When the film lets its bodies do the talking, it actually sings. The opening ten minutes are genuinely fantastic—a tense, atmospheric prologue set in 17th-century Japan. We watch Hanzo Hasashi (Hiroyuki Sanada) tending to his family before a sudden, icy ambush by Bi-Han (Joe Taslim). Sanada is a marvel here. He does not just swing a makeshift rope-dart; he moves with the heavy, tragic weariness of a man whose soul is being hollowed out in real time. Taslim, in turn, plays the future Sub-Zero not as a cartoon villain, but as a silent, elemental horror. The choreography is precise and the violence feels appropriately frightening. For a brief moment, you think you are watching a legitimate samurai epic.
And then the plot kicks in.
We are thrust into the modern day and introduced to Cole Young (Lewis Tan), a washed-up MMA fighter created specifically for this movie. Cole is meant to be our audience surrogate, the grounded everyman who reacts to the arrival of four-armed monsters and laser-shooting mercenaries with appropriate bewilderment. Tan is a capable physical performer, but the character is an anchor dragging the film down. We did not come to *Mortal Kombat* for the domestic struggles of a suburban dad. We came for the tournament. Yet hilariously, the actual tournament does not even happen in this movie. The entire runtime is a prolonged prologue—a frantic scramble to gather the fighters and unlock their inner magical powers (called "arcana" here, a deeply unnecessary bit of lore).

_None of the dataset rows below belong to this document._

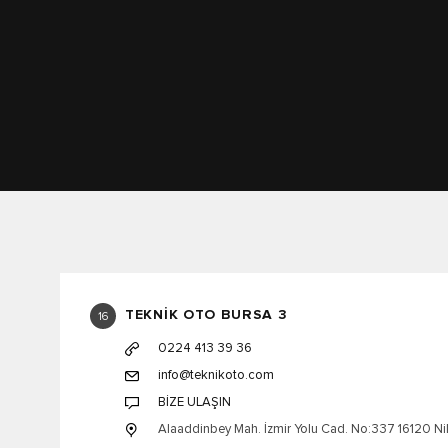
TEKNİK OTO BURSA 3
16
0224 413 39 36
info@teknikoto.com
BİZE ULAŞIN
Alaaddinbey Mah. İzmir Yolu Cad. No:337 16120 Nil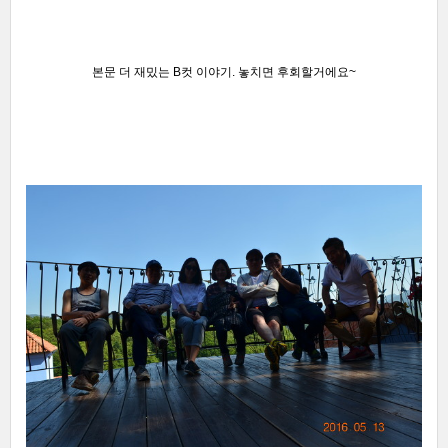
본문 더 재밌는 B컷 이야기.
놓치면 후회할거에요~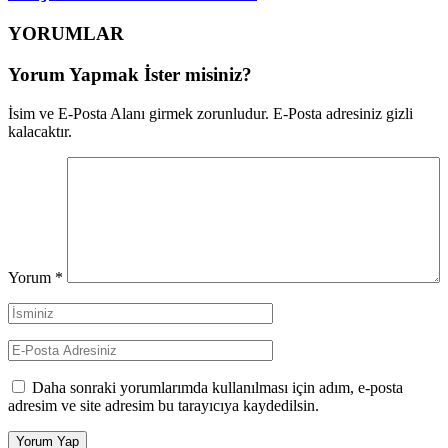
YORUMLAR
Yorum Yapmak İster misiniz?
İsim ve E-Posta Alanı girmek zorunludur. E-Posta adresiniz gizli
kalacaktır.
Yorum
*
Daha sonraki yorumlarımda kullanılması için adım, e-posta
adresim ve site adresim bu tarayıcıya kaydedilsin.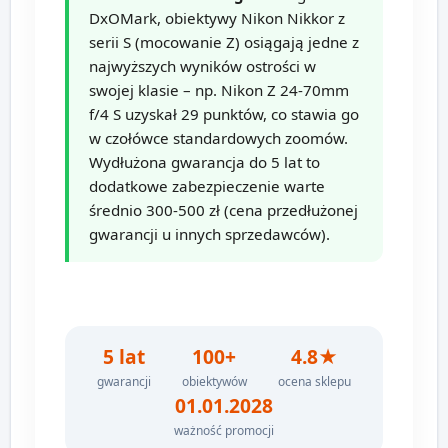
DxOMark, obiektywy Nikon Nikkor z
serii S (mocowanie Z) osiągają jedne z
najwyższych wyników ostrości w
swojej klasie – np. Nikon Z 24-70mm
f/4 S uzyskał 29 punktów, co stawia go
w czołówce standardowych zoomów.
Wydłużona gwarancja do 5 lat to
dodatkowe zabezpieczenie warte
średnio 300-500 zł (cena przedłużonej
gwarancji u innych sprzedawców).
5 lat
100+
4.8★
gwarancji
obiektywów
ocena sklepu
01.01.2028
ważność promocji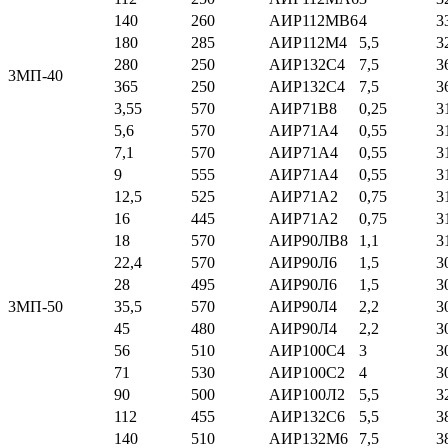
140
260
АИР112МВ6
4
3
180
285
АИР112М4
5,5
3
280
250
АИР132С4
7,5
3
3МП-40
365
250
АИР132С4
7,5
3
3,55
570
АИР71В8
0,25
3
5,6
570
АИР71А4
0,55
3
7,1
570
АИР71А4
0,55
3
9
555
АИР71А4
0,55
3
12,5
525
АИР71А2
0,75
3
16
445
АИР71А2
0,75
3
18
570
АИР90ЛВ8
1,1
3
22,4
570
АИР90Л6
1,5
3
28
495
АИР90Л6
1,5
3
3МП-50
35,5
570
АИР90Л4
2,2
3
45
480
АИР90Л4
2,2
3
56
510
АИР100С4
3
3
71
530
АИР100С2
4
3
90
500
АИР100Л2
5,5
3
112
455
АИР132С6
5,5
3
140
510
АИР132М6
7,5
3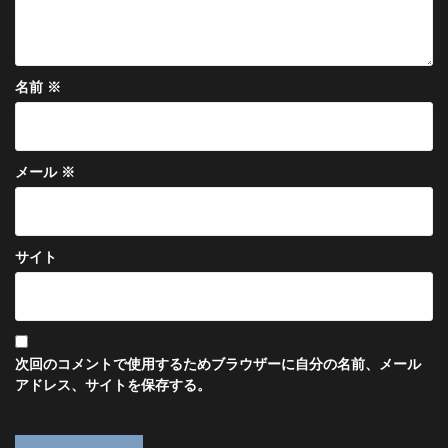
名前
※
メール
※
サイト
次回のコメントで使用するためブラウザーに自分の名前、メール
アドレス、サイトを保存する。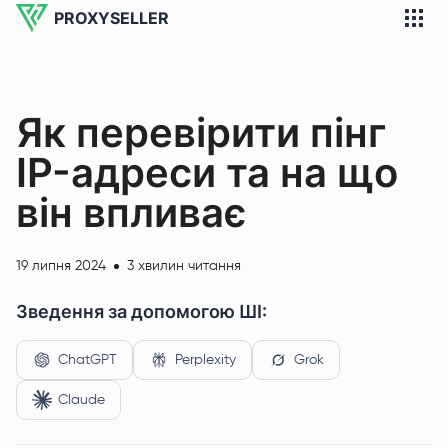
PROXYSELLER
Як перевірити пінг
IP-адреси та на що
він впливає
19 липня 2024
3 хвилин читання
Зведення за допомогою ШІ:
ChatGPT
Perplexity
Grok
Claude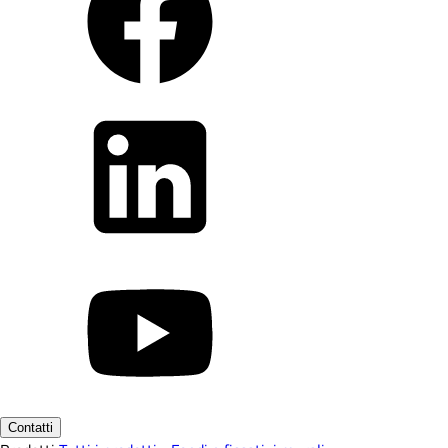
Contatti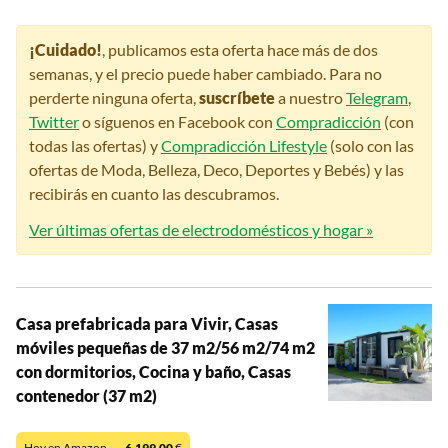
¡Cuidado!
, publicamos esta oferta hace más de dos
semanas, y el precio puede haber cambiado. Para no
perderte ninguna oferta,
suscríbete
a nuestro
Telegram
,
Twitter
o síguenos en Facebook con
Compradicción
(con
todas las ofertas) y
Compradicción Lifestyle
(solo con las
ofertas de Moda, Belleza, Deco, Deportes y Bebés) y las
recibirás en cuanto las descubramos.
Ver últimas ofertas de electrodomésticos y hogar »
Casa prefabricada para Vivir, Casas
móviles pequeñas de 37 m2/56 m2/74 m2
con dormitorios, Cocina y baño, Casas
contenedor (37 m2)
Hoy en Amazon —
6.199,00
€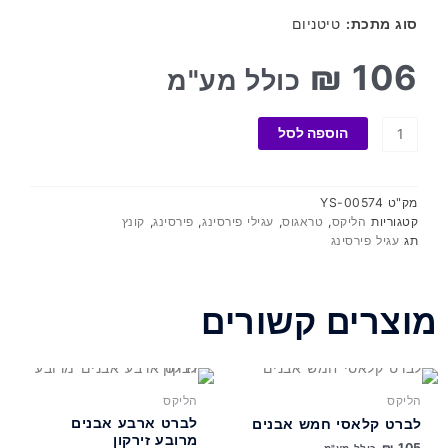
סוג מתכת:
טיטניום
₪
106
כולל מע"מ
כמות
הוספה לסל
של
לברט
שלוש
שורות
מק"ט
YS-00574
ושני
קטגוריות
הליקס
,
טראגוס
,
עגילי פירסינג
,
פירסינג
,
קונץ
כדורי
תג
עגיל פירסינג
זירקון
מוצרים קשורים
למוצר
למוצר
זה
זה
הליקס
הליקס
יש
יש
לברט ארבע אבנים
לברט קלאסי חמש אבנים
מספר
מספר
מרובע זירקון
₪
105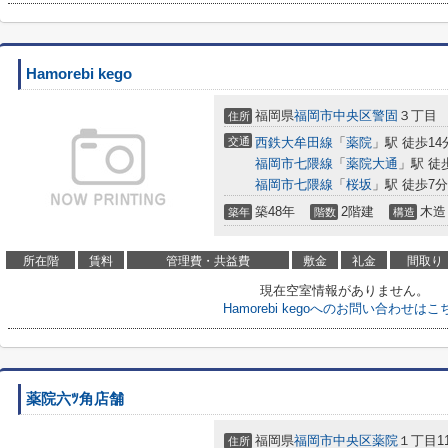
Hamorebi kego
福岡県
福岡市中央区
警固
３丁目
住所
交通
西鉄大牟田線
「
薬院
」駅 徒歩14
福岡市七隈線
「
薬院大通
」駅 徒
福岡市七隈線
「
桜坂
」駅 徒歩7分
築48年
2階建
木造
築年
階数
構造
所在階
賃料
管理費・共益費
敷金
礼金
間取り
現在空室情報がありません。
Hamorebi kegoへのお問い合わせはこ
薬院六ﾂ角店舗
福岡県
福岡市中央区
薬院
１丁目11
住所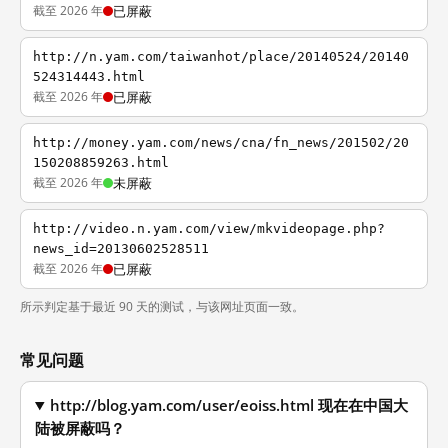
截至 2026 年
已屏蔽
http://n.yam.com/taiwanhot/place/20140524/20140
524314443.html
截至 2026 年
已屏蔽
http://money.yam.com/news/cna/fn_news/201502/20
150208859263.html
截至 2026 年
未屏蔽
http://video.n.yam.com/view/mkvideopage.php?
news_id=20130602528511
截至 2026 年
已屏蔽
所示判定基于最近 90 天的测试，与该网址页面一致。
常见问题
http://blog.yam.com/user/eoiss.html 现在在中国大
陆被屏蔽吗？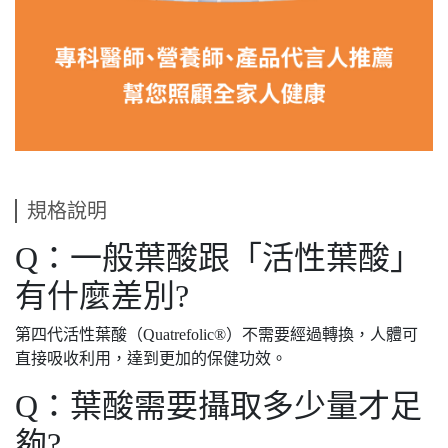
規格說明
Q：一般葉酸跟「活性葉酸」
有什麼差別?
第四代活性葉酸（Quatrefolic®）不需要經過轉換，人體可
直接吸收利用，達到更加的保健功效。
Q：葉酸需要攝取多少量才足
夠?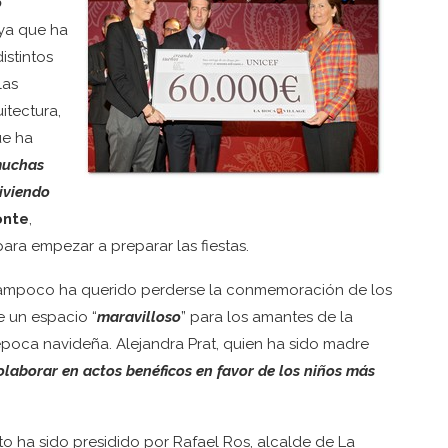
o
 ya que ha
stintos
las
itectura,
ue ha
muchas
iviendo
onte
,
ara empezar a preparar las fiestas.
 tampoco ha querido perderse la conmemoración de los
e un espacio “
maravilloso
” para los amantes de la
 época navideña. Alejandra Prat, quien ha sido madre
laborar en actos benéficos en favor de los niños más
to ha sido presidido por Rafael Ros, alcalde de La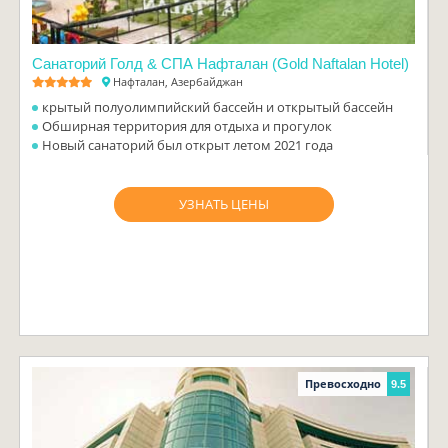
Санаторий Голд & СПА Нафталан (Gold Naftalan Hotel)
Нафталан, Азербайджан
крытый полуолимпийский бассейн и открытый бассейн
Обширная территория для отдыха и прогулок
Новый санаторий был открыт летом 2021 года
УЗНАТЬ ЦЕНЫ
Превосходно
9.5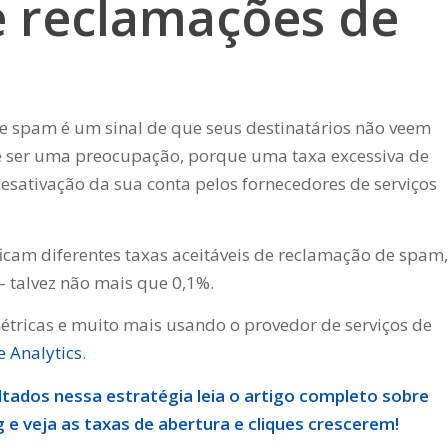
e reclamações de
e spam é um sinal de que seus destinatários não veem
ve ser uma preocupação, porque uma taxa excessiva de
esativação da sua conta pelos fornecedores de serviços
icam diferentes taxas aceitáveis ​​de reclamação de spam,
 talvez não mais que 0,1%.
tricas e muito mais usando o provedor de serviços de
 Analytics
.
ltados nessa estratégia leia o artigo completo sobre
g
e veja as taxas de abertura e cliques crescerem!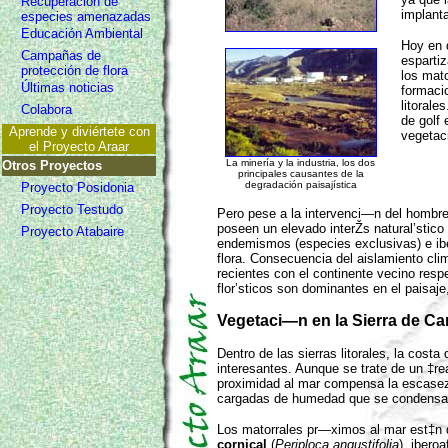
Recuperación de
implant
especies amenazadas
Educación Ambiental
Hoy en d
Campañas de
esparti
protección de flora
los mat
Últimas noticias
formaci
litorale
Colabora
de golf 
Aprende y diviértete con
vegetac
el Proyecto Araar
La minería y la industria, los dos
Otros Proyectos
principales causantes de la
degradación paisajística
Proyecto Posidonia
Proyecto Testudo
Pero pese a la intervenci—n del hombre 
poseen un elevado interŽs natural’stic
Proyecto Atabaire
endemismos (especies exclusivas) e ibe
flora. Consecuencia del aislamiento cli
recientes con el continente vecino re
flor’sticos son dominantes en el paisaje
Vegetaci—n en la Sierra de Ca
Dentro de las sierras litorales, la cos
interesantes. Aunque se trate de un ‡r
proximidad al mar compensa la escasez d
cargadas de humedad que se condensa 
Los matorrales pr—ximos al mar est‡n 
cornical
(
Periploca angustifolia
), ibero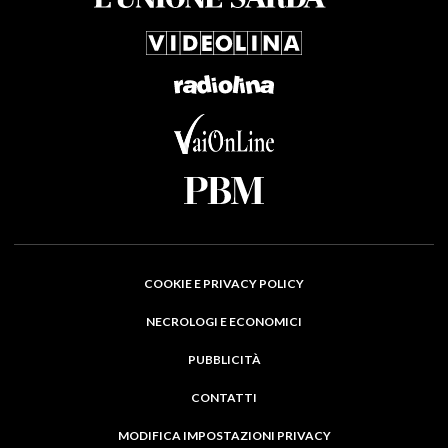
COOKIE E PRIVACY POLICY
NECROLOGI E ECONOMICI
PUBBLICITÀ
CONTATTI
MODIFICA IMPOSTAZIONI PRIVACY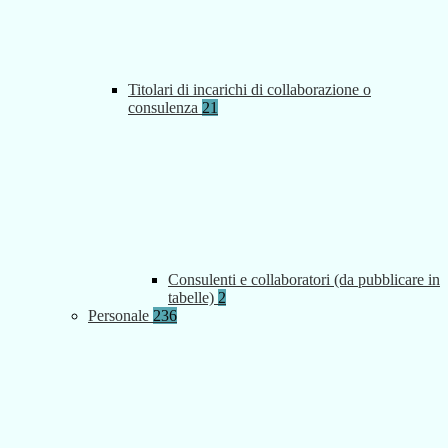
Titolari di incarichi di collaborazione o
consulenza
21
Consulenti e collaboratori (da pubblicare in
tabelle)
2
Personale
236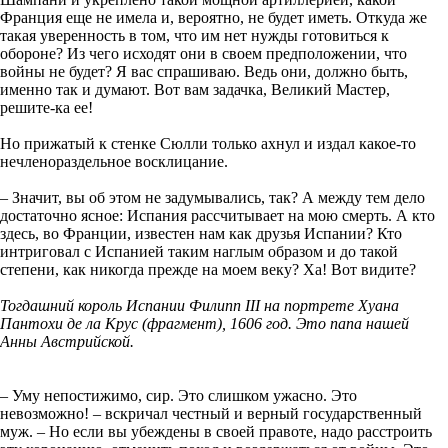
Франция еще не имела и, вероятно, не будет иметь. Откуда же
такая уверенность в том, что им нет нужды готовиться к
обороне? Из чего исходят они в своем предположении, что
войны не будет? Я вас спрашиваю. Ведь они, должно быть,
именно так и думают. Вот вам задачка, Великий Мастер,
решите-ка ее!
Но прижатый к стенке Сюлли только ахнул и издал какое-то
нечленораздельное восклицание.
– Значит, вы об этом не задумывались, так? А между тем дело
достаточно ясное: Испания рассчитывает на мою смерть. А кто
здесь, во Франции, известен нам как друзья Испании? Кто
интриговал с Испанией таким наглым образом и до такой
степени, как никогда прежде на моем веку? Ха! Вот видите?
Тогдашний король Испании Филипп III на портрете Хуана
Пантохи де ла Крус (фрагмент), 1606 год. Это папа нашей
Анны Австрийской.
– Уму непостижимо, сир. Это слишком ужасно. Это
невозможно! – вскричал честный и верный государственный
муж. – Но если вы убеждены в своей правоте, надо расстроить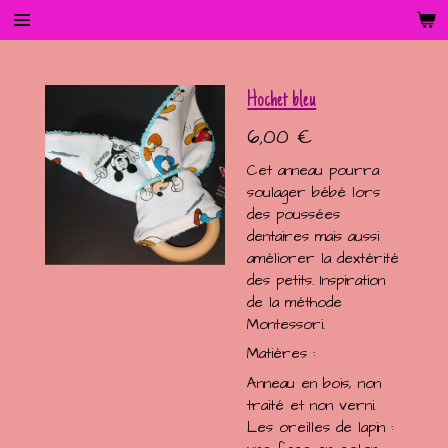
Passer
au
contenu
principal
Hochet bleu
6,00 €
Cet anneau pourra
soulager bébé lors
des poussées
dentaires mais aussi
améliorer la dextérité
des petits. Inspiration
de la méthode
Montessori.
Matières :
Anneau en bois, non
traité et non verni.
Les oreilles de lapin :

This structural choice is where the film begins to cannibalize itself. The New York Times' Ben Kenigsberg noted that "trying to construct a coherent plot around these characters is a fatal trap," and he is entirely right. By focusing so heavily on exposition and prequel-style table setting, McQuoid starves the audience of the one thing the title promises. The middle act sags under the weight of people standing around in desert temples explaining the rules of magic to each other.
Thank god for Josh Lawson.
As the smarmy, treacherous Australian mercenary Kano, Lawson single-handedly keeps the movie's pulse beating during its driest stretches. Drawing on his background in improv and comedy, Lawson treats the self-serious mythology with outright contempt. His performance is loud, vulgar, and thoroughly magnetic. Watch his posture—he slouches into scenes, picking his teeth, entirely unimpressed by the mystical nonsense happening around him. He acts like a guy who just wandered out of a pub and into a comic book convention. When Kano finally unlocks his laser-eye ability at a dinner table simply by being sufficiently annoyed, it is the funniest, most honest moment in the film.

Is it a good movie? I am not entirely sure. IndieWire's David Ehrlich described it as a film "so busy straining to upconvert its '90s soul for the modern blockbuster economy that it soon feels less like a bootleg 'Avengers' that a crack team of modders have re-skinned." That diagnosis rings true. It is a messy, uneven collage of clever stunt work and baffling narrative detours.
Yet, when the final act inevitably dissolves into an R-rated bloodbath of frozen limbs and flying hats, it achieves a kind of chaotic grace. You forgive the clunky dialogue because a man just got sawed in half. Whether that is a flaw or a feature depends entirely on your patience, but it undeniably delivers the promised carnage. It just makes you sit through a lecture first.